As JD Vance arrives in Islamabad to negotiate a peace deal with Iran, his first high-profile assignment of the war looks to be a poisoned chalice.
Vance, a vocal opponent of US wars in the Middle East gone quiet since the beginning of the current military campaign, will now face off with Iranian negotiators who feel emboldened by their new control of the Hormuz strait and their resilience in the face of the largest US-Israeli onslaught in history. Vance’s presence at the talks as vice-president will make it the highest-level meeting since the Iranian revolution of 1979.
Vance’s task is straightforward enough: to bridge the gap between a rhetorical ceasefire in serious peril and a more durable peace. But Vance will be face a difficult choice in Islamabad: to either undersign considerable US concessions to Iran in order to hold the ceasefire and negotiate the opening of the strait of Hormuz – or effectively cut off negotiations, personally backing a return to war that is unpopular with the American public.
The results could have a considerable impact on his expected run for the presidency in 2028, where his Maga credentials are already in question for failing to offer a more full-throated opposition to the war. Vance entered office calling for a more restrained foreign policy and an end to US forever wars in the Middle East – but the negotiations could drag him further into the largest US intervention in the region since the beginning of the Iraq war.
Whether the negotiations will even begin is in question. Israel’s massive strikes on Lebanon and an apparent bait-and-switch over the country’s inclusion in the ceasefire has angered the Iranian leadership. And Mohammad Bagher Ghalibaf, Iran’s parliamentary speaker and a lead negotiator, said that the US must also furnish the “release of Iran’s blocked assets”, a condition for talks that the US has not publicly agreed to.
“These two matters must be fulfilled before negotiations begin,” Ghalibaf said on Friday, less than 24 hours after the negotiations in Islamabad were due to begin.
Those remarks may be the first salvo of what will be a grueling experience for Vance. Tehran’s negotiators are renowned for a long-winded, relentless approach to deal making that Iran’s foreign minister, Abbas Araghchi, had once called “market style” – meaning “continuous and tireless bargaining”. This will be their first chance in history to subject a sitting US vice-president under considerable pressure to cut a deal to that treatment.
Before boarding Air Force Two en route to Pakistan on Friday, Vance said that his negotiating team had received “clear” instructions from Donald Trump on the negotiations, and added: “Let’s see where this goes.”
“As the president of the United States said, if the Iranians are willing to negotiate in good faith, we’re certainly willing to extend the open hand,” Vance told reporters. “If they’re going to try to play us, then they’re going to find the negotiating team is not that receptive.”
But before the meeting, former US negotiators with Iran said that Tehran’s assumed control of the strait of Hormuz had handed that government a powerful new weapon in negotiations with Washington. And while the US could walk away from the table in Islamabad, it cannot guarantee the free flow of marine traffic from the Persian Gulf, leaving Tehran with key leverage over the White House, as fuel shortages and a supply chain crisis could rock the global economy this summer.

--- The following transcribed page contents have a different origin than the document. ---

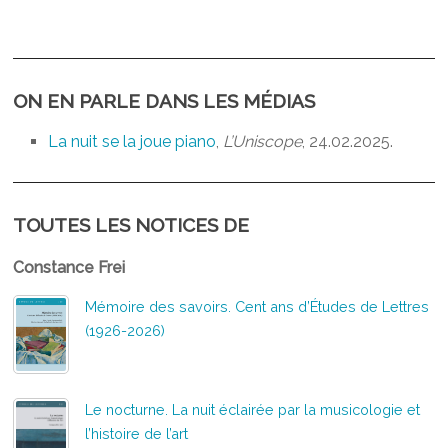
ON EN PARLE DANS LES MÉDIAS
La nuit se la joue piano
,
L’Uniscope
, 24.02.2025.
TOUTES LES NOTICES DE
Constance Frei
Mémoire des savoirs. Cent ans d’Études de Lettres
(1926-2026)
Le nocturne. La nuit éclairée par la musicologie et
l’histoire de l’art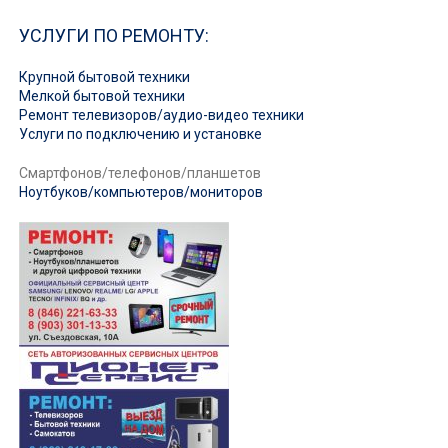
УСЛУГИ ПО РЕМОНТУ:
Крупной бытовой техники
Мелкой бытовой техники
Ремонт телевизоров/аудио-видео техники
Услуги по подключению и установке
Смартфонов/телефонов/планшетов
Ноутбуков/компьютеров/мониторов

Vance’s dispatch to Islamabad follows his trip to Hungary, where he travelled to stump for the country’s autocratic leader, Viktor Orbán, in an election on Sunday that he looks likely to lose, ending 16 years in power and striking a blow to one of Maga’s key international outposts as part of a rightwing International that has been backed by Vance.
The Hungarians had lobbied for a visit by Trump, but they received Vance instead, who lacks the president’s star power and was questioned for travelling on a campaign rally to Europe even as the US administration was entrenched in the conflict in Iran.
From the beginning, Vance had been peripheral to the administration’s messaging about the war in Iran. As Trump’s war team gathered at a makeshift situation room in Florida (some termed it War-a-Lago), Vance called in from the situation room at the White House, joined by another key anti-war voice of Trump’s administration, the director of national intelligence, Tulsi Gabbard. The secretary of defence, Pete Hegseth, has regularly delivered televised briefings on the conflict and the secretary of state, Marco Rubio, has been a more public booster for the war than Vance.
“He was, I would say, philosophically a little bit different than me,” Trump said of Vance’s feeling about the war. “I think he was maybe less enthusiastic about going, but he was quite enthusiastic. But I felt it was something we had to do. I didn’t feel we had a choice.”
Now, Vance has been tapped to end the war that he is said not to have wanted. But his reappearance in the limelight will be fraught with risk.